Deeper client relationships breed greater successArticle added by W. Thomas Spencer on December 6, 2012
W. Thomas Spencer, Jr.

W. Thomas Spencer

Joined: December 06, 2012

At my practice, we have developed a three-part process to determine the best possible financial solution for each individual client.

More and more financial advisors today are getting involved in a transition from product to process and, as a result, are not just surviving but thriving in the current economy. Advisors who focus on the process of identifying their clients’ needs rather than simply recommending favored products are able to consider their clients’ complete financial situation and deliver solutions from a broad menu of products and services to meet those needs. It’s a win-win long-term for all involved.

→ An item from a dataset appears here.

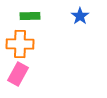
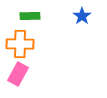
blue star: moved 2 px right
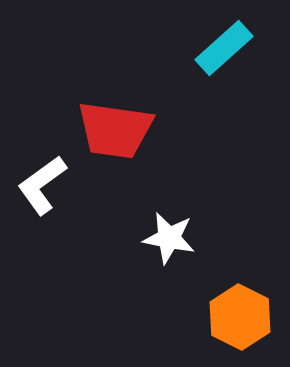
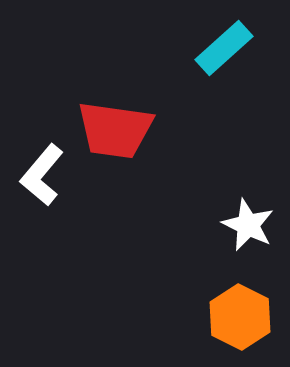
white L-shape: moved 10 px up; rotated 14 degrees counterclockwise
white star: moved 79 px right, 13 px up; rotated 14 degrees clockwise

As a result, clients look forward to hearing from their advisor because the sales pitches have fallen out of the equation. And, as bonus for the advisor, clients are more likely to provide referrals after establishing a comfortable and positive relationship with their advisor. Clients don’t feel they’ve been taken advantage of when the emphasis is on their overall financial well-being, and they want the same for their family and friends.

At my practice, we have developed a three-part process to determine the best possible financial solution for each individual client:
    1. Evaluation
    2. Positioning
    3. Management
The discipline of this process has been well received by our clients and has resulted in significant business growth. Clients appreciate the diligent care we take in their overall financial planning.


In this phase of the process, we take the time to understand a client’s complete financial and personal profile. Intense fact-finding is involved, in which we ask a variety of questions to get a handle on existing assets and liabilities, but also to uncover future scenarios like the cost of weddings for children, a potential inheritance, perhaps the acquisition of vacation property, or the eventual downsizing of the family home. Based on the data we gather, a financial model is created, exhibiting how the client’s goals and objectives will be met over time. We use very conservative assumptions in our models with regard to investment returns, inflation and other variables. Many new clients are shocked to see that they will run out of money based on these assumptions. As such, they modify their financial behavior and pay more attention to how they handle their money. When they return for their annual review, they are always interested to see if they have made positive progress or if further changes are necessary.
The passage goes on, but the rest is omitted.